Top of WORKING DATA

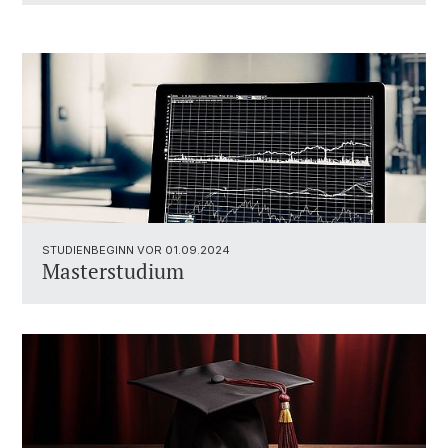
STUDIENBEGINN VOR 01.09.2024
Masterstudium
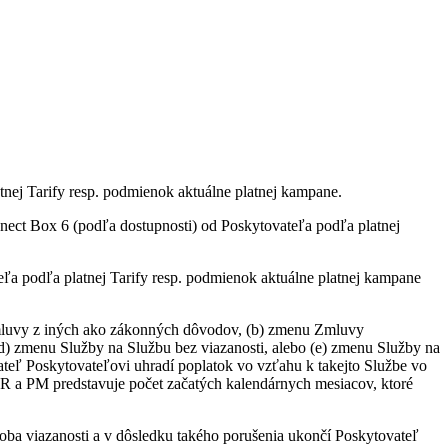
tnej Tarify resp. podmienok aktuálne platnej kampane.
ct Box 6 (podľa dostupnosti) od Poskytovateľa podľa platnej
a podľa platnej Tarify resp. podmienok aktuálne platnej kampane
 Zmluvy z iných ako zákonných dôvodov, (b) zmenu Zmluvy
(d) zmenu Služby na Službu bez viazanosti, alebo (e) zmenu Služby na
vateľ Poskytovateľovi uhradí poplatok vo vzťahu k takejto Službe vo
R a PM predstavuje počet začatých kalendárnych mesiacov, ktoré
oba viazanosti a v dôsledku takého porušenia ukončí Poskytovateľ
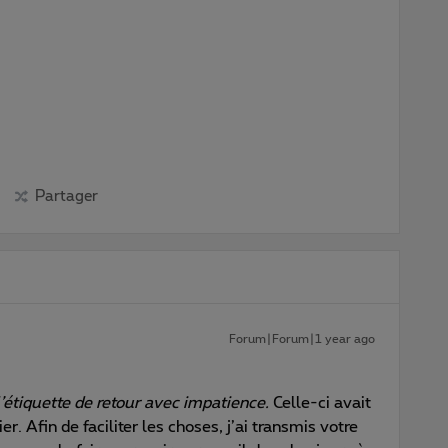
Partager
Forum|Forum|1 year ago
étiquette de retour avec impatience.
Celle-ci avait
r. Afin de faciliter les choses, j’ai transmis votre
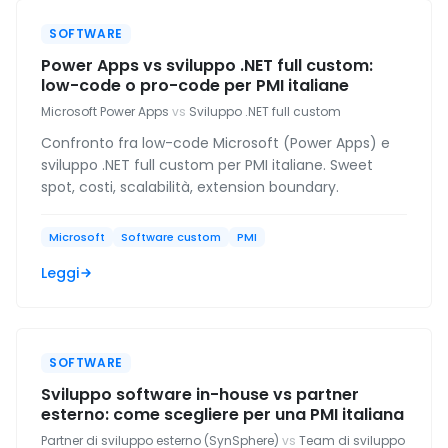
SOFTWARE
Power Apps vs sviluppo .NET full custom:
low-code o pro-code per PMI italiane
Microsoft Power Apps
vs
Sviluppo .NET full custom
Confronto fra low-code Microsoft (Power Apps) e
sviluppo .NET full custom per PMI italiane. Sweet
spot, costi, scalabilità, extension boundary.
Microsoft
Software custom
PMI
Leggi
SOFTWARE
Sviluppo software in-house vs partner
esterno: come scegliere per una PMI italiana
Partner di sviluppo esterno (SynSphere)
vs
Team di sviluppo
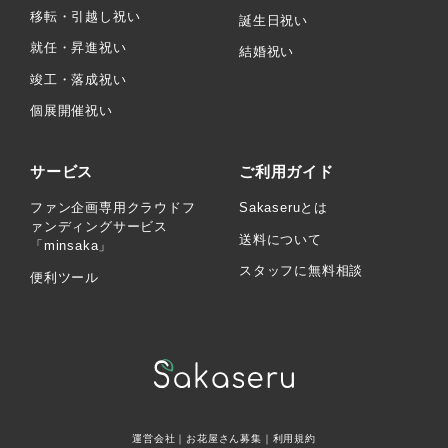
移転・引越し祝い
誕生日祝い
就任・昇進祝い
結婚祝い
竣工・落成祝い
個展開催祝い
サービス
ご利用ガイド
ファン企画専用クラウドフ
Sakaseruとは
ァンディングサービス
送料について
「minsaka」
スタッフに無料相談
便利ツール
運営会社
｜
お花屋さん募集
｜
利用規約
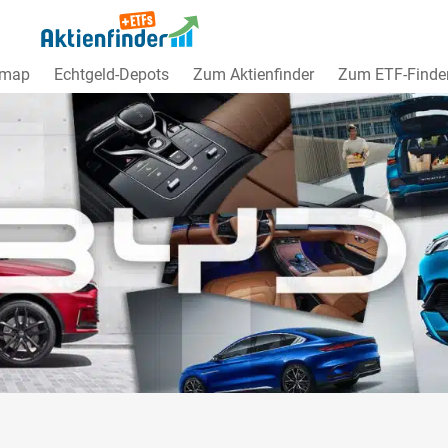
dmap
Echtgeld-Depots
Zum Aktienfinder
Zum ETF-Finde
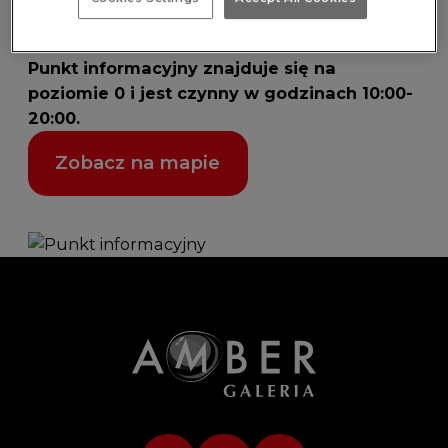
udogodnieniach w centrum. Tu kupisz także
kartę podarunkową Galerii Amber.
Punkt informacyjny znajduje się na
poziomie 0 i jest czynny w godzinach 10:00-
20:00.
Zobacz na mapie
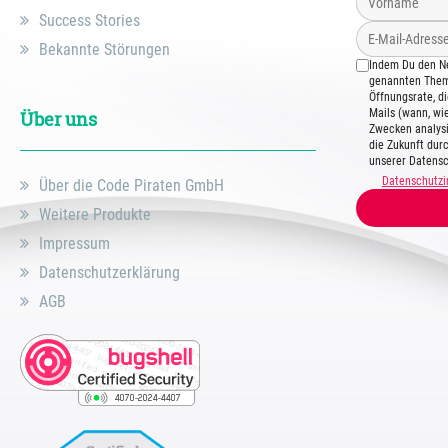
Success Stories
Bekannte Störungen
Indem Du den Ne
genannten Theme
Öffnungsrate, d
Mails (wann, wie
Über uns
Zwecken analysi
die Zukunft dur
unserer Datensc
Datenschutzi
Über die Code Piraten GmbH
Weitere Produkte
Impressum
Datenschutzerklärung
AGB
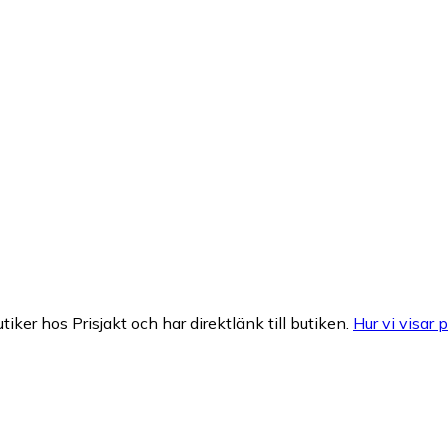
tiker hos Prisjakt och har direktlänk till butiken.
Hur vi visar p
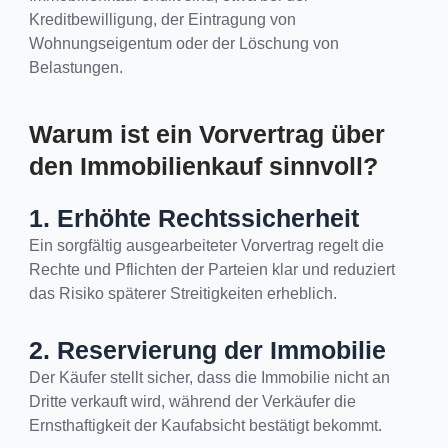
Kreditbewilligung, der Eintragung von
Wohnungseigentum oder der Löschung von
Belastungen.
Warum ist ein Vorvertrag über
den Immobilienkauf sinnvoll?
1. Erhöhte Rechtssicherheit
Ein sorgfältig ausgearbeiteter Vorvertrag regelt die
Rechte und Pflichten der Parteien klar und reduziert
das Risiko späterer Streitigkeiten erheblich.
2. Reservierung der Immobilie
Der Käufer stellt sicher, dass die Immobilie nicht an
Dritte verkauft wird, während der Verkäufer die
Ernsthaftigkeit der Kaufabsicht bestätigt bekommt.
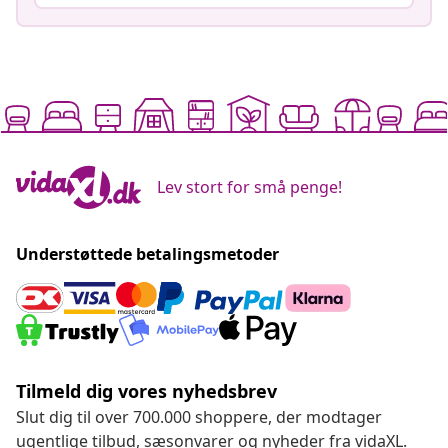
Lev stort for små penge!
Understøttede betalingsmetoder
Tilmeld dig vores nyhedsbrev
Slut dig til over 700.000 shoppere, der modtager
ugentlige tilbud, sæsonvarer og nyheder fra vidaXL.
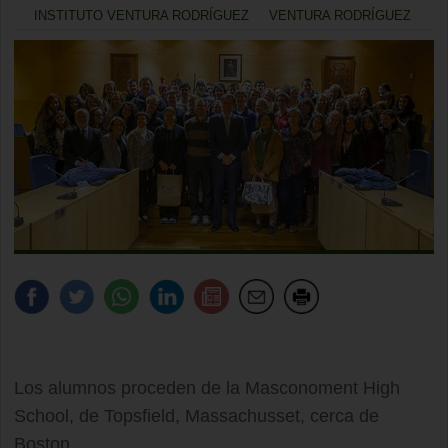
INSTITUTO VENTURA RODRÍGUEZ
VENTURA RODRÍGUEZ
Los alumnos proceden de la Masconoment High
School, de Topsfield, Massachusset, cerca de
Boston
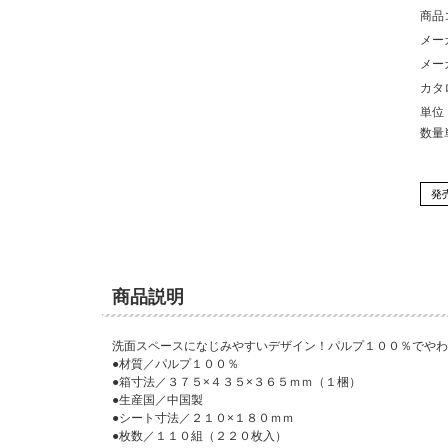
商品
メー
メー
カタ
単位
数量
発
商品説明
洗面スペースになじみやすいデザイン！パルプ１００％でやわ
●材質／パルプ１００％
●箱寸法／３７５×４３５×３６５ｍｍ（１梱）
●生産国／中国製
●シート寸法／２１０×１８０ｍｍ
●枚数／１１０組（２２０枚入）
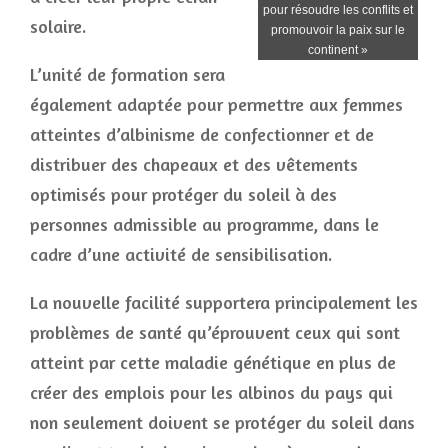
pour résoudre les conflits et
solaire.
promouvoir la paix sur le
continent »
L’unité de formation sera
également adaptée pour permettre aux femmes
atteintes d’albinisme de confectionner et de
distribuer des chapeaux et des vêtements
optimisés pour protéger du soleil à des
personnes admissible au programme, dans le
cadre d’une activité de sensibilisation.
La nouvelle facilité supportera principalement les
problèmes de santé qu’éprouvent ceux qui sont
atteint par cette maladie génétique en plus de
créer des emplois pour les albinos du pays qui
non seulement doivent se protéger du soleil dans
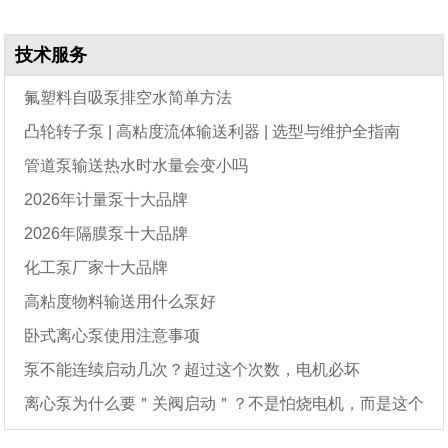
技术服务
氟塑料自吸泵排空水简单方法
凸轮转子泵 | 高粘度流体输送利器 | 选型与维护全指南
管道泵输送热水时水量会变小吗
2026年计量泵十大品牌
2026年隔膜泵十大品牌
化工泵厂家十大品牌
高粘度物料输送用什么泵好
卧式离心泵使用注意事项
泵不能连续启动几次？超过这个次数，电机必坏
离心泵为什么要＂关阀启动＂？不是怕烧电机，而是这个
原因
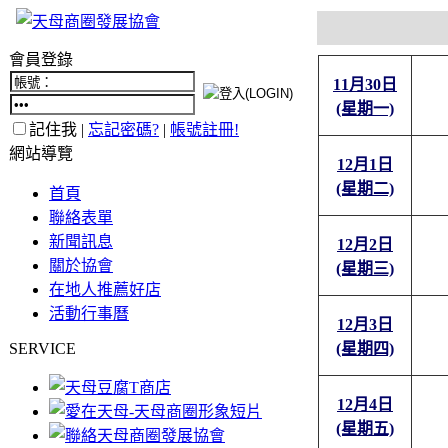
會員登錄
11月30日
(星期一)
記住我 |
忘記密碼?
|
帳號註冊!
網站導覽
12月1日
(星期二)
首頁
聯絡表單
新聞訊息
12月2日
關於協會
(星期三)
在地人推薦好店
活動行事曆
12月3日
SERVICE
(星期四)
12月4日
(星期五)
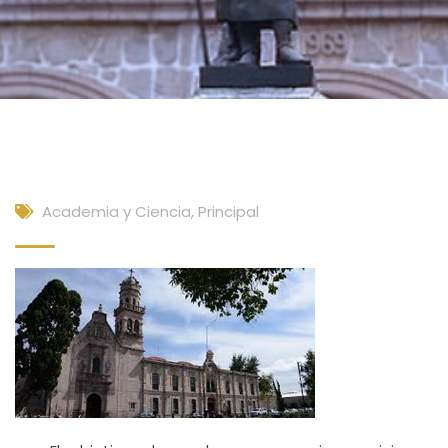
Academia y Ciencia
,
Principal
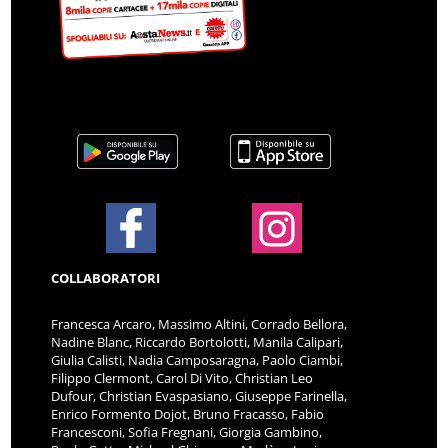
COLLABORATORI
Francesca Arcaro, Massimo Altini, Corrado Bellora,
Nadine Blanc, Riccardo Bortolotti, Manila Calipari,
Giulia Calisti, Nadia Camposaragna, Paolo Ciambi,
Filippo Clermont, Carol Di Vito, Christian Leo
Dufour, Christian Evaspasiano, Giuseppe Farinella,
Enrico Formento Dojot, Bruno Fracasso, Fabio
Francesconi, Sofia Fregnani, Giorgia Gambino,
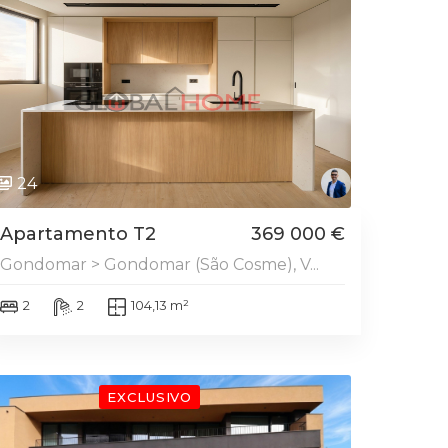
DESTAQUE
24
Apartamento T2
369 000 €
Gondomar > Gondomar (São Cosme), V...
2
2
104,13 m²
DESTAQUE
EXCLUSIVO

Bottom of WORKING DATA

INSTRUCTIONS FOR THE TASK: Copy all entries exactly; skip pictures.

RESULT FOR THIS TASK:
STUDIENBEGINN VOR 01.09.2024
Masterstudium
tnej Tarify resp. podmienok aktuálne platnej kampane.
ct Box 6 (podľa dostupnosti) od Poskytovateľa podľa platnej
a podľa platnej Tarify resp. podmienok aktuálne platnej kampane
 Zmluvy z iných ako zákonných dôvodov, (b) zmenu Zmluvy
(d) zmenu Služby na Službu bez viazanosti, alebo (e) zmenu Služby na
vateľ Poskytovateľovi uhradí poplatok vo vzťahu k takejto Službe vo
R a PM predstavuje počet začatých kalendárnych mesiacov, ktoré
oba viazanosti a v dôsledku takého porušenia ukončí Poskytovateľ
Partager
Forum|Forum|1 year ago
étiquette de retour avec impatience.
Celle-ci avait
r. Afin de faciliter les choses, j’ai transmis votre
SOFTWARE
Power Apps vs sviluppo .NET full custom:
low-code o pro-code per PMI italiane
Microsoft Power Apps
vs
Sviluppo .NET full custom
Confronto fra low-code Microsoft (Power Apps) e
sviluppo .NET full custom per PMI italiane. Sweet
spot, costi, scalabilità, extension boundary.
Microsoft
Software custom
PMI
Leggi
SOFTWARE
Sviluppo software in-house vs partner
esterno: come scegliere per una PMI italiana
Partner di sviluppo esterno (SynSphere)
vs
Team di sviluppo
移転・引越し祝い
誕生日祝い
就任・昇進祝い
結婚祝い
竣工・落成祝い
個展開催祝い
サービス
ご利用ガイド
ファン企画専用クラウドフ
Sakaseruとは
ァンディングサービス
送料について
「minsaka」
スタッフに無料相談
便利ツール
運営会社
｜
お花屋さん募集
｜
利用規約
dmap
Echtgeld-Depots
Zum Aktienfinder
Zum ETF-Finde
udogodnieniach w centrum. Tu kupisz także
kartę podarunkową Galerii Amber.
Punkt informacyjny znajduje się na
poziomie 0 i jest czynny w godzinach 10:00-
20:00.
Zobacz na mapie
Success Stories
Bekannte Störungen
Indem Du den Ne
genannten Theme
Öffnungsrate, d
Mails (wann, wie
Über uns
Zwecken analysi
die Zukunft dur
unserer Datensc
Datenschutzi
Über die Code Piraten GmbH
Weitere Produkte
Impressum
Datenschutzerklärung
AGB
tiker hos Prisjakt och har direktlänk till butiken.
Hur vi visar p
Kreditbewilligung, der Eintragung von
Wohnungseigentum oder der Löschung von
Belastungen.
Warum ist ein Vorvertrag über
den Immobilienkauf sinnvoll?
1. Erhöhte Rechtssicherheit
Ein sorgfältig ausgearbeiteter Vorvertrag regelt die
Rechte und Pflichten der Parteien klar und reduziert
das Risiko späterer Streitigkeiten erheblich.
2. Reservierung der Immobilie
Der Käufer stellt sicher, dass die Immobilie nicht an
Dritte verkauft wird, während der Verkäufer die
Ernsthaftigkeit der Kaufabsicht bestätigt bekommt.
Lev stort for små penge!
Understøttede betalingsmetoder
Tilmeld dig vores nyhedsbrev
Slut dig til over 700.000 shoppere, der modtager
ugentlige tilbud, sæsonvarer og nyheder fra vidaXL.
INSTITUTO VENTURA RODRÍGUEZ
VENTURA RODRÍGUEZ
Los alumnos proceden de la Masconoment High
School, de Topsfield, Massachusset, cerca de
Boston
商品
メー
メー
カタ
単位
数量
発
商品説明
洗面スペースになじみやすいデザイン！パルプ１００％でやわ
●材質／パルプ１００％
●箱寸法／３７５×４３５×３６５ｍｍ（１梱）
●生産国／中国製
●シート寸法／２１０×１８０ｍｍ
●枚数／１１０組（２２０枚入）
pour résoudre les conflits et
solaire.
promouvoir la paix sur le
continent »
L’unité de formation sera
également adaptée pour permettre aux femmes
atteintes d’albinisme de confectionner et de
distribuer des chapeaux et des vêtements
optimisés pour protéger du soleil à des
personnes admissible au programme, dans le
cadre d’une activité de sensibilisation.
La nouvelle facilité supportera principalement les
problèmes de santé qu’éprouvent ceux qui sont
atteint par cette maladie génétique en plus de
créer des emplois pour les albinos du pays qui
non seulement doivent se protéger du soleil dans
技术服务
氟塑料自吸泵排空水简单方法
凸轮转子泵 | 高粘度流体输送利器 | 选型与维护全指南
管道泵输送热水时水量会变小吗
2026年计量泵十大品牌
2026年隔膜泵十大品牌
化工泵厂家十大品牌
高粘度物料输送用什么泵好
卧式离心泵使用注意事项
泵不能连续启动几次？超过这个次数，电机必坏
离心泵为什么要＂关阀启动＂？不是怕烧电机，而是这个
原因
會員登錄
11月30日
(星期一)
記住我 |
忘記密碼?
|
帳號註冊!
網站導覽
12月1日
(星期二)
首頁
聯絡表單
新聞訊息
12月2日
關於協會
(星期三)
在地人推薦好店
活動行事曆
12月3日
SERVICE
(星期四)
12月4日
(星期五)
Academia y Ciencia
,
Principal
COLLABORATORI
Francesca Arcaro, Massimo Altini, Corrado Bellora,
Nadine Blanc, Riccardo Bortolotti, Manila Calipari,
Giulia Calisti, Nadia Camposaragna, Paolo Ciambi,
Filippo Clermont, Carol Di Vito, Christian Leo
Dufour, Christian Evaspasiano, Giuseppe Farinella,
Enrico Formento Dojot, Bruno Fracasso, Fabio
Francesconi, Sofia Fregnani, Giorgia Gambino,
DESTAQUE
24
Apartamento T2
369 000 €
Gondomar > Gondomar (São Cosme), V...
2
2
104,13 m²
DESTAQUE
EXCLUSIVO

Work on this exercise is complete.